Mensaje por Setsuna Kan'ei el Lun Abr 02, 2018 1:39 pm


Don't cry for me, Argentina.

«¿Qué lengua habla el viento? ¿De qué nacionalidad es la tempestad? ¿De qué país viene la lluvia? ¿De qué color es el rayo? Justo cuando creía conocer la mayor parte de las respuestas, cambiaron todas las preguntas. ¿Qué puedo mencionar sobre la irracional, impulsiva y desconcertante Kōan que no haya sido ya pronunciado en algún momento? escribir acerca de sus veleidades es como intentar hablar de un viento del que no se recuerda con precisión el sonido. Cierto es que compartíamos ciertos intereses (como nuestra mal disimulada secreta pasión por cambiar de opinión como de vestuario), pero, quitando esas pequeñas aficiones en común, no nos unía nada demasiado profundo. Disfrutaba de sus volubles palabras y de la canción que mecía su espíritu: me hacía gracia escuchar sus mudables sentimientos y perderme en esa especie de absurda inconstancia que rodeaba su presencia. Sin embargo, no encontraba en su personaje ninguna característica transcribible. ¿Cómo escoger las palabras adecuadas, querido amigo? Era tal que una corriente de viento en pleno verano: movía esos hilos invisibles en el aire que unen las olas, los cabellos y los pensamientos. Ella misma parecía estar hecha de brisa, ¿verdad? Te entraba dentro, convertía tus reflexiones en una tormenta y, apenas se alejaba, te faltaba el oxígeno.

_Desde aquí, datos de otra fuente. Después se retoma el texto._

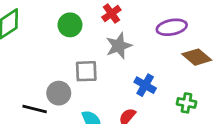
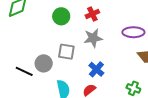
blue cross: (145, 85) -> (96, 69), moved

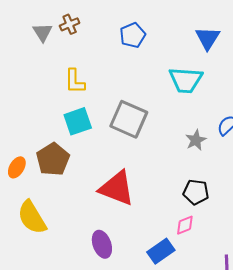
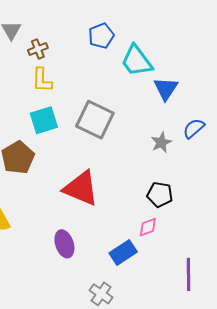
brown cross: (70, 24) -> (38, 49), moved
blue triangle: (208, 38) -> (166, 89), moved
cyan trapezoid: (186, 80) -> (137, 61), moved, turned 48

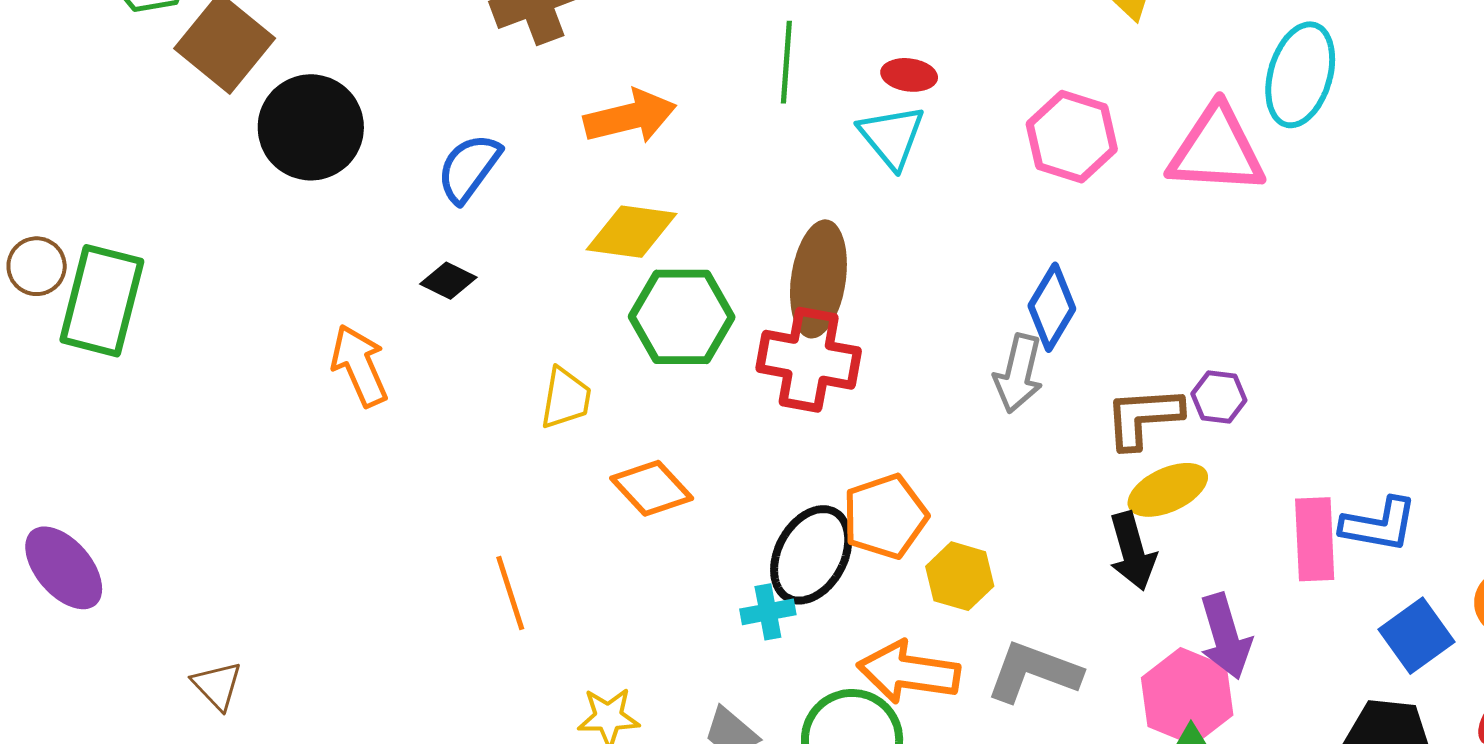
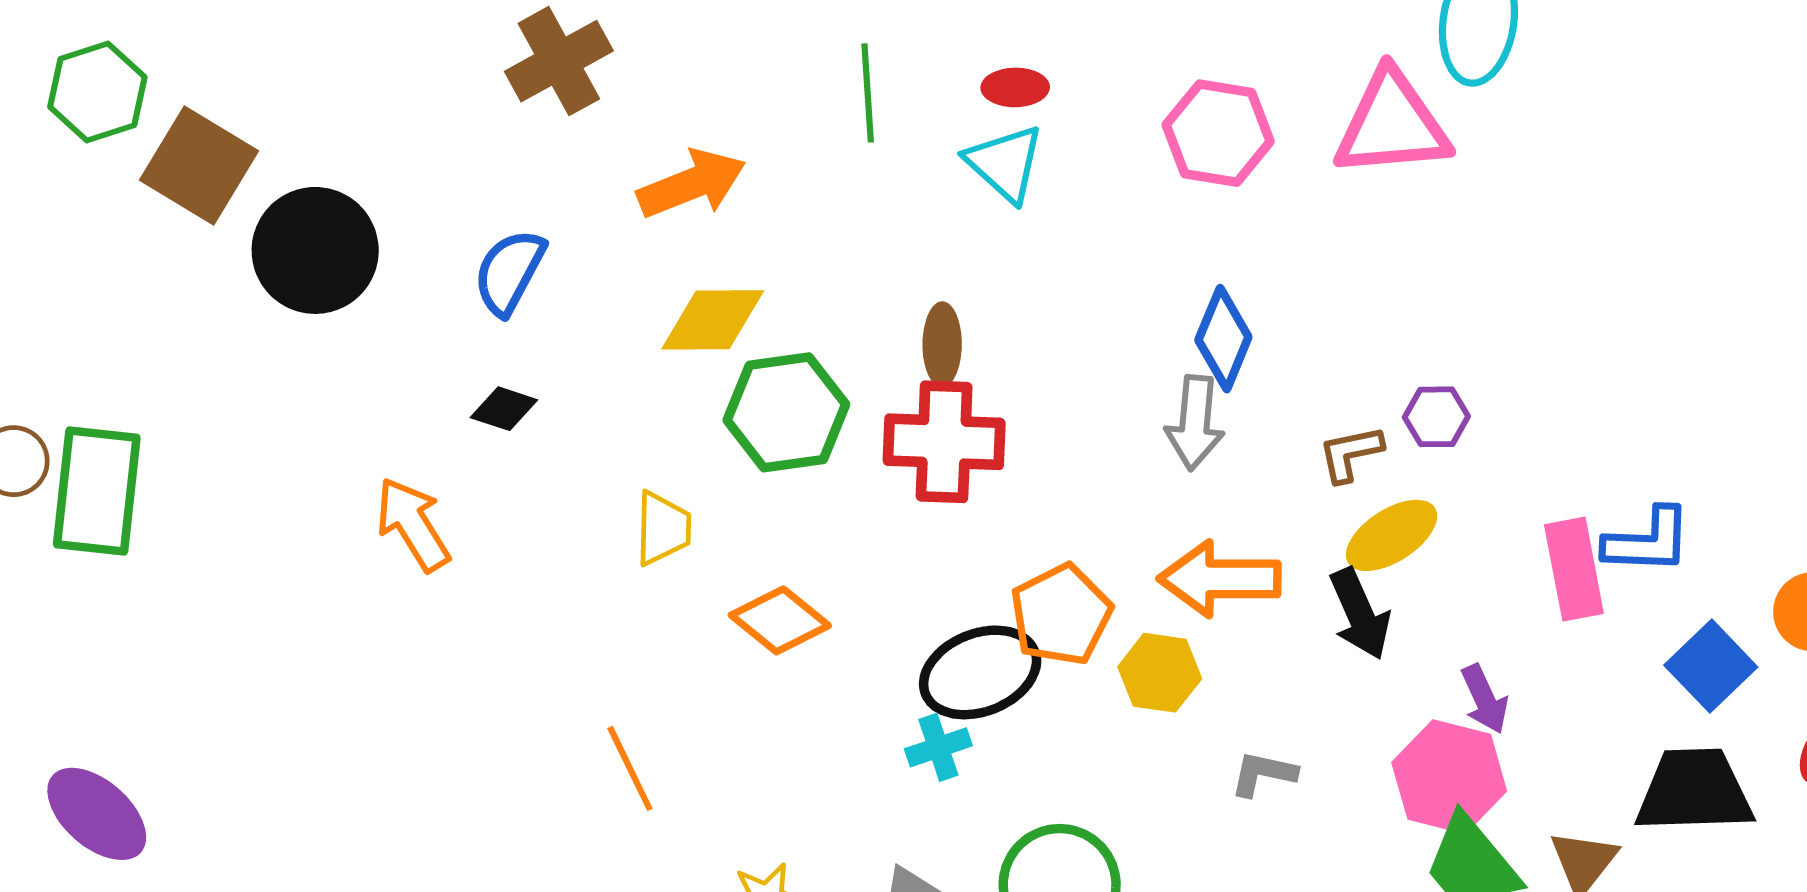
brown ellipse: (818, 279) -> (942, 344), size x0.6
brown L-shape: (1143, 417) -> (1350, 454), size x0.7
black ellipse: (811, 555) -> (980, 672), turned 48
purple arrow: (1225, 636) -> (1485, 699), size x0.7
orange arrow: (909, 672) -> (1220, 579), moved
gray L-shape: (1034, 672) -> (1263, 774), size x0.6

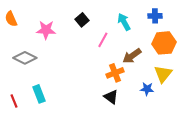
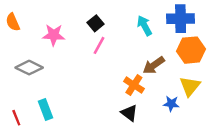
blue cross: (155, 16) -> (181, 19), size x1.6
pink line: (103, 40) -> (99, 45), moved
orange cross: (115, 73) -> (134, 85), turned -36

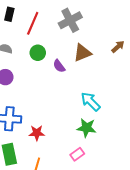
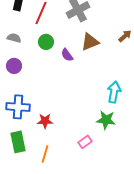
cyan arrow: (91, 101) -> (114, 92), moved, turned 55
green star: (86, 128) -> (106, 120), moved

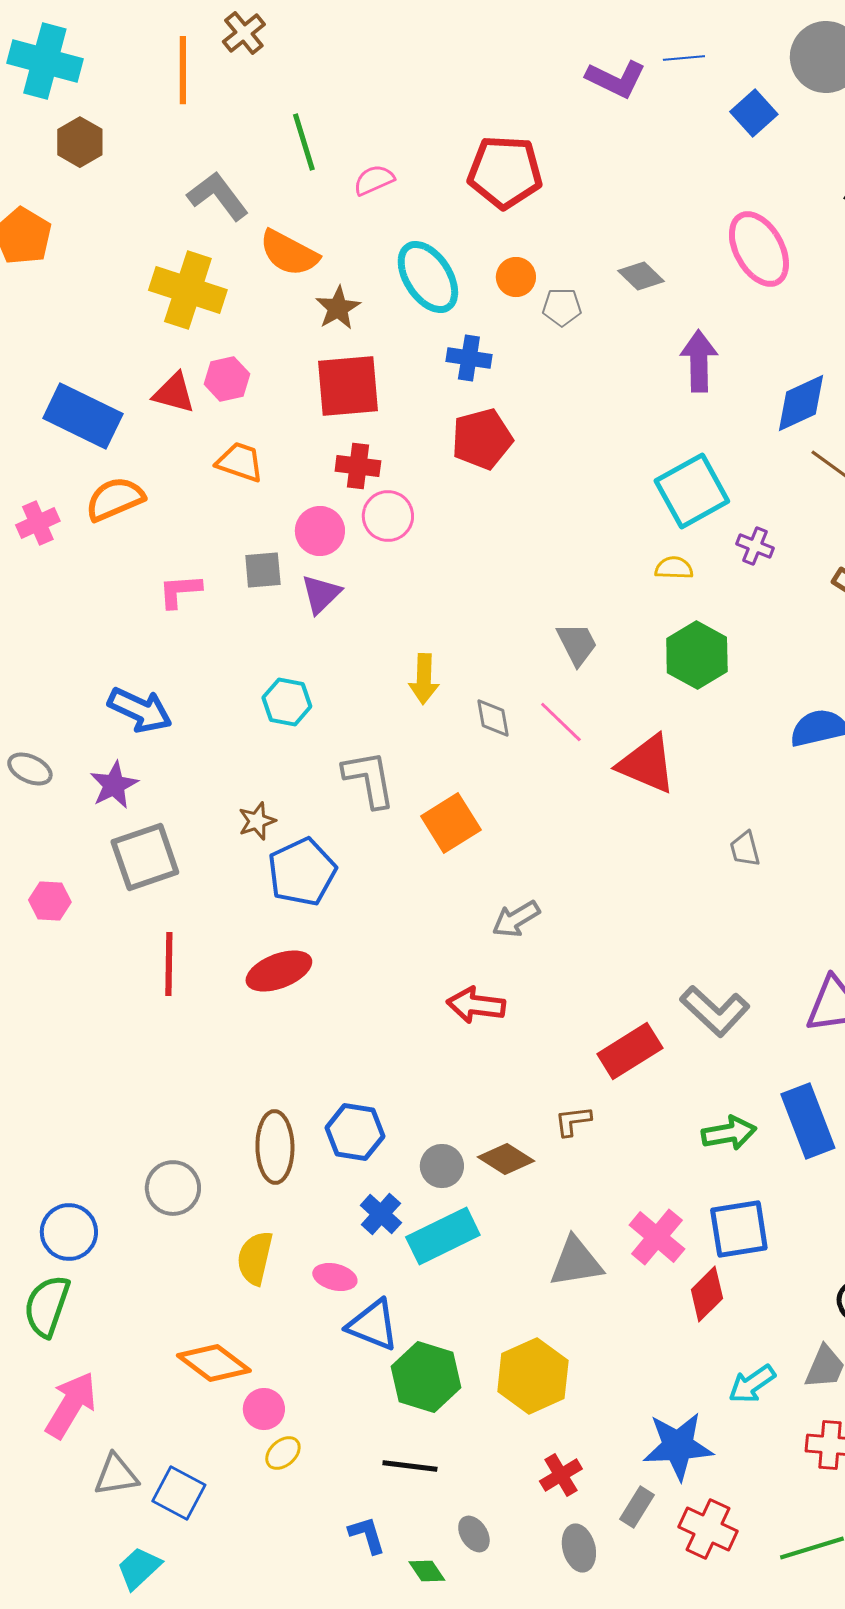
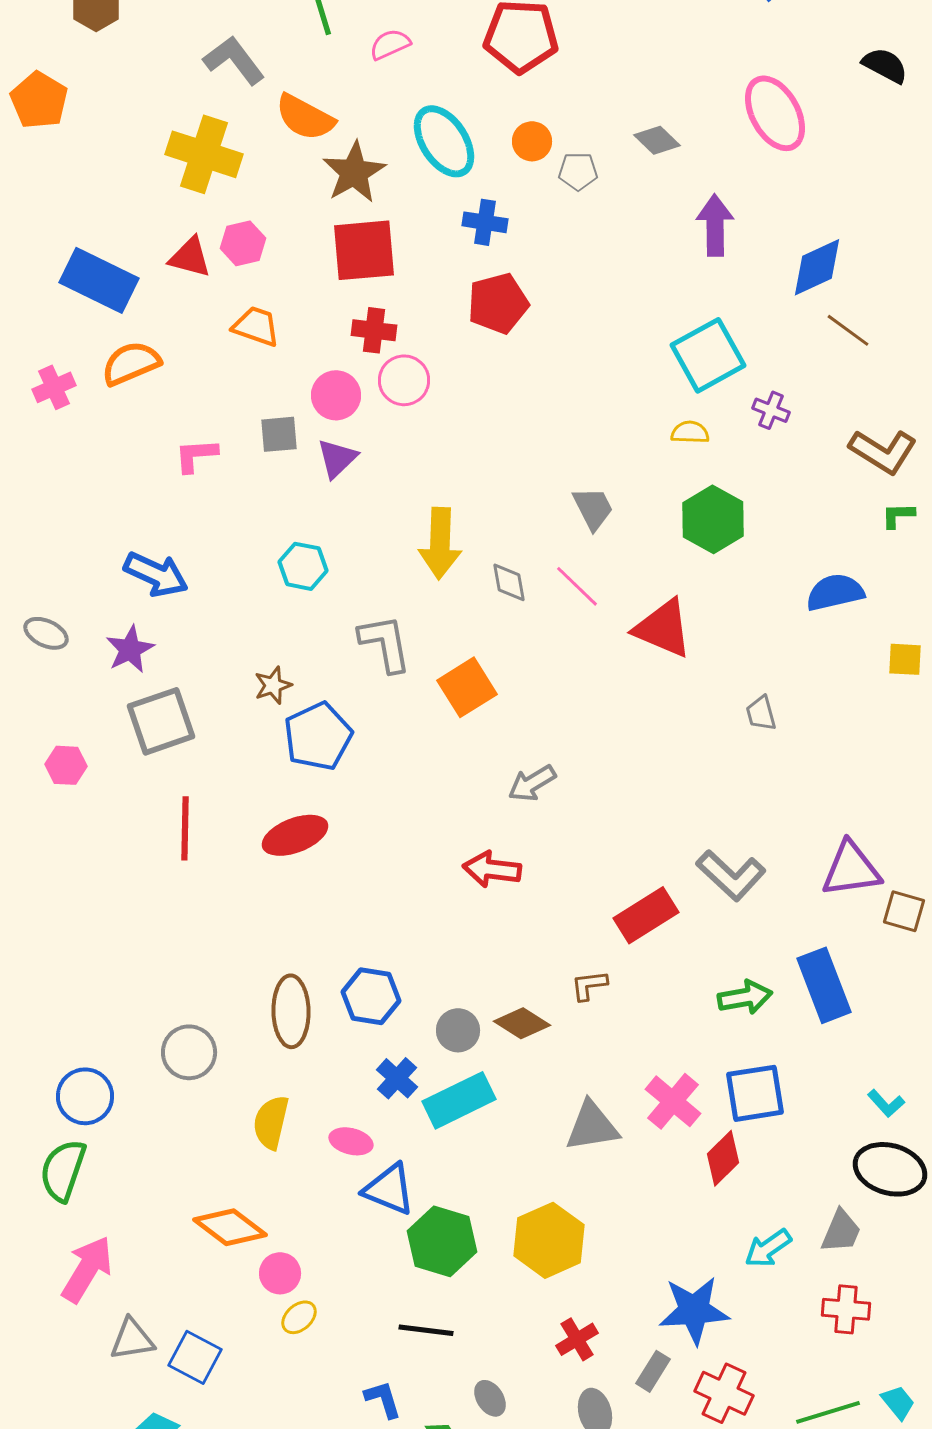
brown star: (338, 308) -> (354, 172), size x1.4
yellow arrow: (424, 679) -> (440, 543), size x1.4

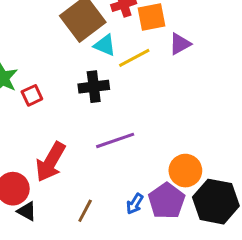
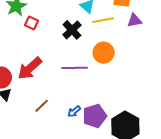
black cross: (94, 87) -> (72, 30), turned 36
red square: (32, 95) -> (32, 23), turned 32
orange circle: (185, 171) -> (104, 53), moved

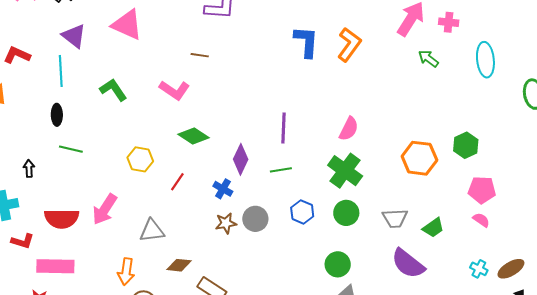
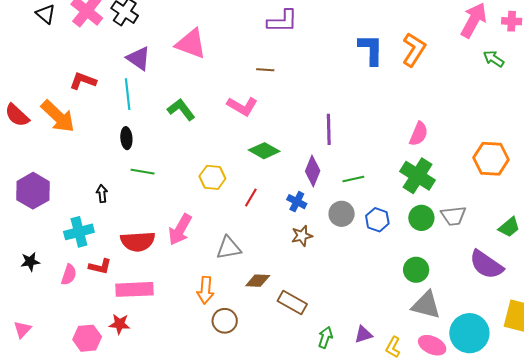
purple line: (284, 128) -> (329, 129), moved
gray trapezoid: (395, 218) -> (454, 216), moved
gray circle: (255, 219) -> (342, 214), moved

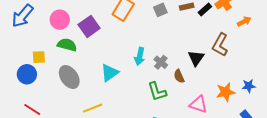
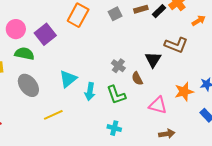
brown L-shape: (220, 45) -> (176, 45), turned -95
cyan arrow: (140, 56) -> (90, 92), moved

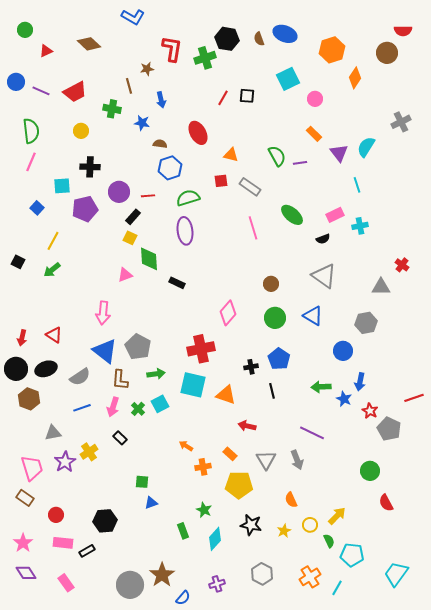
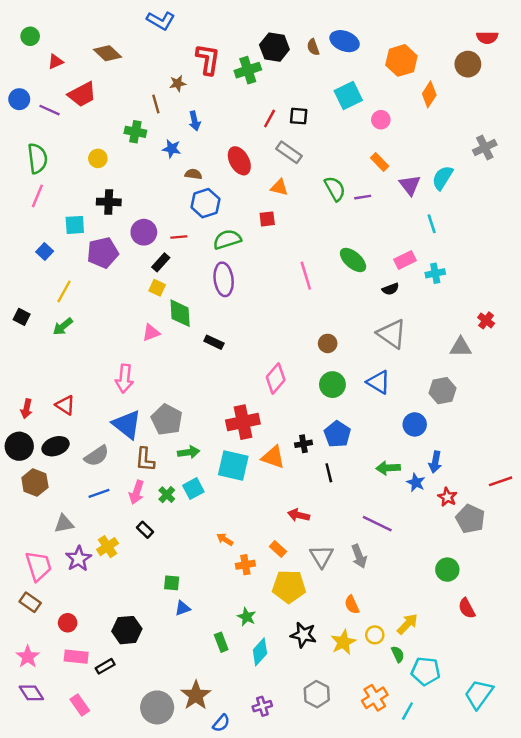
red trapezoid: (75, 92) -> (82, 94), moved
gray rectangle: (250, 187) -> (289, 152), moved
orange triangle: (226, 395) -> (273, 457), moved
yellow star: (284, 531) -> (343, 642), size x1.5

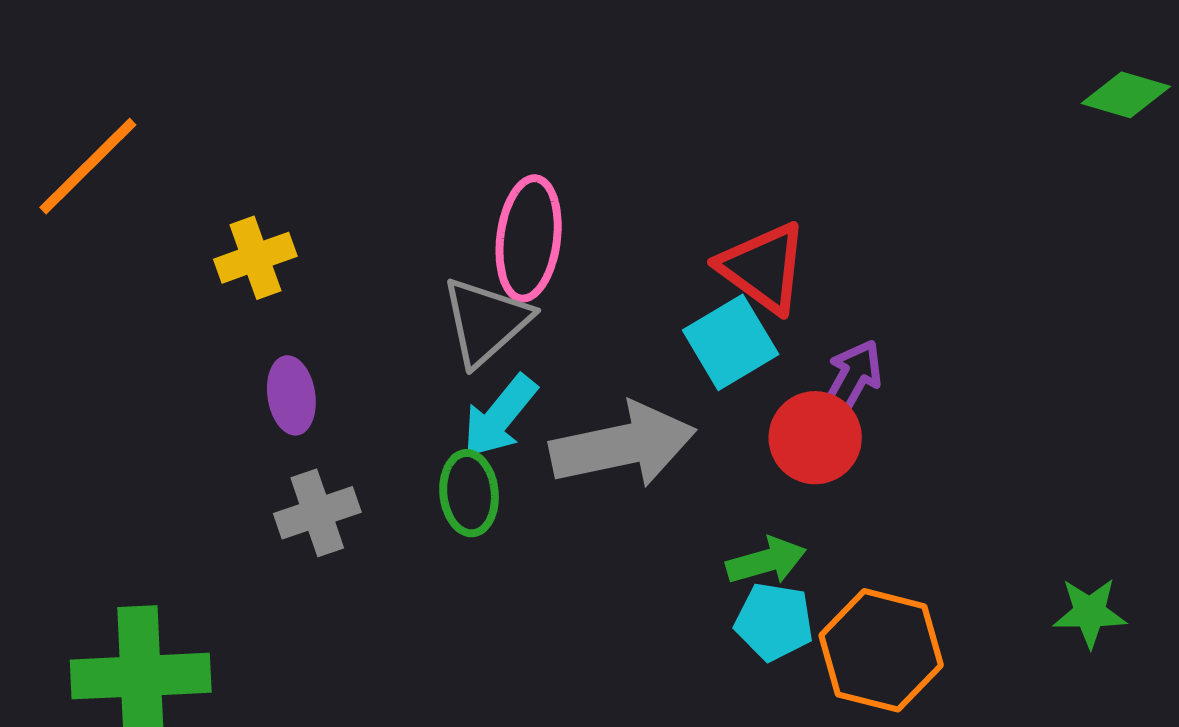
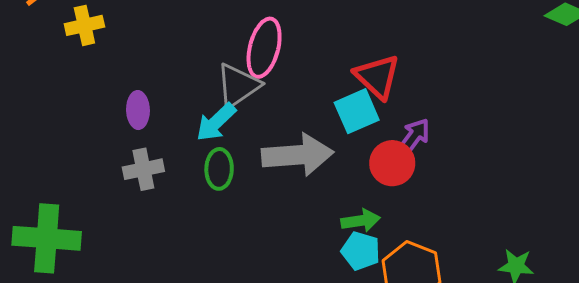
yellow cross: (255, 258) -> (84, 25), moved
cyan arrow: (500, 416) -> (216, 122), moved

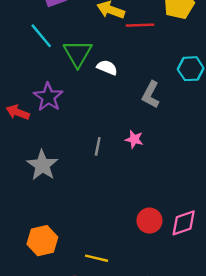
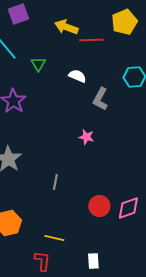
green triangle: (78, 53) -> (38, 64), size x0.6
white semicircle: (107, 68) -> (77, 76), moved
gray line: (98, 146) -> (55, 182), moved

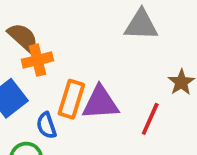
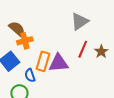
gray triangle: (141, 25) -> (80, 21), turned -36
red line: (150, 119) -> (83, 49), moved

Y, sin embargo, a pesar de poseer tan asfixiante poder, no he conocido a nadie que sea capaz de expresar adecuadamente la quid de su identidad. Había algo heroico y noble en su espíritu, o no. Le gustaba tratar a todo el mundo por igual, o no. Era una criatura ingobernable, o no. Hablaba más con los árboles que con los hombres, o no. ¿Lo ves? es lo que tiene trastocar todo lo que tocas: luego resulta imposible extraer una opinión absoluta sobre ti. Oh, qué curioso... a lo mejor, sí que teníamos muchas más cosas en común de las que pensaba. No tengo interés en continuar redactando esta misiva, así que espero que encuentres satisfactorios mis pareceres; o no, tampoco es que me importe en demasía tu opinión.

Nunca tuya,
Beretta

Le pidió perdón a la tinta por haberla forzado a redactar aquellas insípidas palabras. Se arrodilló ante su exquisita pluma por exigirle un trabajo tan ingrato. Murmuró incluso unas palabras de disculpa hacia sí misma por haberse obligado a responder, finalmente, una de las muchas y aburridas cartas que aquel hombre desagradecido se empeñaba en enviar una semana tras otra. Y si un fortuito viernes no le llegaba ninguna, al siguiente la esperaban, frente a la puerta de su apartamento,dos. En el fondo, entendía su insana obsesión. Se puede borrar a una persona de tu mente, pero, sacarla de tu corazón, ya es otra historia. Beretta se inclinó ligeramente hacia atrás y permitió que su cuerpo reposara, durante apenas unos cuantos minutos, sobre el respaldo de su incómodo asiento. Tampoco es como si le interesaran los problemas de un amante pasado, suficiente tenía con mantener viva la chispa de aquel personaje.—Perdonar y olvidar. Es lo que dicen. Es un buen consejo, pero no es demasiado práctico. Cuando alguien nos hiere, deseamos herirle; cuando alguien nos trata mal, queremos tener razón. Lo máximo que podemos esperar es que algún día tengamos la suerte de olvidar.—lanzar inquietas reflexiones al aire también se estaba convirtiendo en una de sus aficiones predilectas: de alguna manera, la excitaba la idea de que el viento pudiera recolectar sus pensamientos y susurrárselos a los árboles en las frías noches de invierno. Eso sí, que no la tachasen de quisquillosa; si lo hacía a lo largo de los ocasos otoñales, primaverales o estivales no se quejaría. Eran estaciones que se prestaban menos a la poesía, pero también conservaban cierto cariz literario.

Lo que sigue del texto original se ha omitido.